- _Work order_: If a line in the data below contains the word "Instruments", copy it out.

### Data records

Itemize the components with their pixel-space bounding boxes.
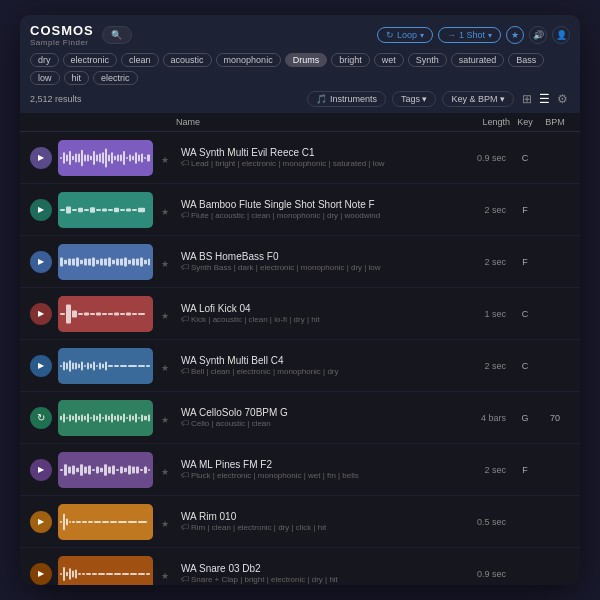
sample-row[interactable]: ▶★WA Synth Multi Evil Reece C1🏷Lead | br…: [20, 132, 580, 184]
name-column: WA Snare 03 Db2🏷Snare + Clap | bright | …: [181, 563, 455, 584]
tag-chip-drums[interactable]: Drums: [285, 53, 328, 67]
tag-chip-synth[interactable]: Synth: [408, 53, 447, 67]
tag-chip-electric[interactable]: electric: [93, 71, 138, 85]
one-shot-button[interactable]: → 1 Shot ▾: [438, 27, 501, 43]
volume-button[interactable]: 🔊: [529, 26, 547, 44]
svg-rect-145: [108, 466, 111, 473]
svg-rect-148: [120, 466, 123, 473]
star-button[interactable]: ★: [161, 415, 169, 425]
svg-rect-37: [102, 208, 107, 211]
length-column: 0.5 sec: [455, 517, 510, 527]
key-bpm-filter[interactable]: Key & BPM ▾: [442, 91, 514, 107]
loop-button[interactable]: ↻ Loop ▾: [377, 27, 433, 43]
play-button[interactable]: ▶: [30, 563, 52, 585]
svg-rect-168: [128, 521, 137, 523]
svg-rect-57: [112, 259, 115, 263]
svg-rect-102: [146, 365, 150, 367]
tag-icon: 🏷: [181, 419, 189, 428]
star-button[interactable]: ★: [161, 311, 169, 321]
sample-row[interactable]: ▶★WA Synth Multi Bell C4🏷Bell | clean | …: [20, 340, 580, 392]
loop-play-icon: ↻: [37, 412, 45, 423]
star-button[interactable]: ★: [161, 467, 169, 477]
settings-button[interactable]: ⚙: [555, 91, 570, 107]
tag-chip-acoustic[interactable]: acoustic: [163, 53, 212, 67]
svg-rect-171: [63, 567, 65, 581]
waveform: [58, 296, 153, 332]
play-button[interactable]: ▶: [30, 147, 52, 169]
star-column: ★: [161, 409, 177, 427]
waveform: [58, 400, 153, 436]
svg-rect-34: [84, 209, 89, 211]
tag-chip-dry[interactable]: dry: [30, 53, 59, 67]
star-button[interactable]: ★: [161, 259, 169, 269]
svg-rect-77: [120, 313, 125, 315]
svg-rect-182: [114, 573, 121, 575]
svg-rect-124: [123, 413, 125, 422]
tag-text: Synth Bass | dark | electronic | monopho…: [191, 263, 381, 272]
waveform: [58, 140, 153, 176]
grid-view-button[interactable]: ⊞: [520, 91, 534, 107]
tag-chip-saturated[interactable]: saturated: [451, 53, 505, 67]
key-column: F: [510, 465, 540, 475]
play-button[interactable]: ▶: [30, 459, 52, 481]
svg-rect-78: [126, 312, 131, 315]
star-button[interactable]: ★: [161, 363, 169, 373]
tag-chip-low[interactable]: low: [30, 71, 60, 85]
svg-rect-125: [126, 417, 128, 419]
sample-row[interactable]: ▶★WA Lofi Kick 04🏷Kick | acoustic | clea…: [20, 288, 580, 340]
svg-rect-72: [90, 313, 95, 315]
svg-rect-149: [124, 467, 127, 471]
svg-rect-139: [84, 466, 87, 473]
star-button[interactable]: ★: [161, 571, 169, 581]
star-button[interactable]: ★: [161, 155, 169, 165]
instruments-filter[interactable]: 🎵 Instruments: [307, 91, 386, 107]
star-button[interactable]: ★: [161, 207, 169, 217]
sample-tags: 🏷Pluck | electronic | monophonic | wet |…: [181, 471, 455, 480]
name-column: WA ML Pines FM F2🏷Pluck | electronic | m…: [181, 459, 455, 480]
star-button[interactable]: ★: [161, 519, 169, 529]
sample-row[interactable]: ▶★WA Snare 03 Db2🏷Snare + Clap | bright …: [20, 548, 580, 585]
svg-rect-90: [87, 362, 89, 369]
tags-filter[interactable]: Tags ▾: [392, 91, 437, 107]
tag-icon: 🏷: [181, 315, 189, 324]
tag-chip-wet[interactable]: wet: [374, 53, 404, 67]
svg-rect-136: [72, 465, 75, 474]
svg-rect-175: [75, 569, 77, 578]
tag-chip-bass[interactable]: Bass: [508, 53, 544, 67]
svg-rect-74: [102, 313, 107, 315]
svg-rect-138: [80, 464, 83, 476]
user-icon: 👤: [556, 30, 567, 40]
svg-rect-28: [144, 157, 146, 159]
sample-name: WA BS HomeBass F0: [181, 251, 455, 262]
play-button[interactable]: ▶: [30, 303, 52, 325]
sample-row[interactable]: ▶★WA Bamboo Flute Single Shot Short Note…: [20, 184, 580, 236]
list-view-button[interactable]: ☰: [537, 91, 552, 107]
tag-icon: 🏷: [181, 523, 189, 532]
user-button[interactable]: 👤: [552, 26, 570, 44]
play-button[interactable]: ▶: [30, 251, 52, 273]
sample-row[interactable]: ▶★WA Rim 010🏷Rim | clean | electronic | …: [20, 496, 580, 548]
filter-controls: 🎵 Instruments Tags ▾ Key & BPM ▾ ⊞ ☰ ⚙: [307, 91, 570, 107]
waveform: [58, 192, 153, 228]
svg-rect-123: [120, 415, 122, 419]
svg-rect-184: [130, 573, 137, 575]
play-button[interactable]: ▶: [30, 199, 52, 221]
tag-chip-clean[interactable]: clean: [121, 53, 159, 67]
tag-chip-bright[interactable]: bright: [331, 53, 370, 67]
star-filter-button[interactable]: ★: [506, 26, 524, 44]
play-icon: ▶: [38, 465, 44, 474]
tag-chip-monophonic[interactable]: monophonic: [216, 53, 281, 67]
tag-chip-electronic[interactable]: electronic: [63, 53, 118, 67]
svg-rect-84: [69, 360, 71, 372]
play-button[interactable]: ▶: [30, 355, 52, 377]
svg-rect-27: [141, 153, 143, 162]
sample-row[interactable]: ↻★WA CelloSolo 70BPM G🏷Cello | acoustic …: [20, 392, 580, 444]
sample-row[interactable]: ▶★WA BS HomeBass F0🏷Synth Bass | dark | …: [20, 236, 580, 288]
svg-rect-89: [84, 365, 86, 367]
play-button[interactable]: ↻: [30, 407, 52, 429]
search-box[interactable]: 🔍: [102, 26, 132, 44]
svg-rect-105: [66, 417, 68, 419]
sample-row[interactable]: ▶★WA ML Pines FM F2🏷Pluck | electronic |…: [20, 444, 580, 496]
play-button[interactable]: ▶: [30, 511, 52, 533]
tag-chip-hit[interactable]: hit: [64, 71, 90, 85]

######

- _Answer section_:
instruments-filter[interactable]: 🎵 Instruments: [307, 91, 386, 107]
filter-controls: 🎵 Instruments Tags ▾ Key & BPM ▾ ⊞ ☰ ⚙: [307, 91, 570, 107]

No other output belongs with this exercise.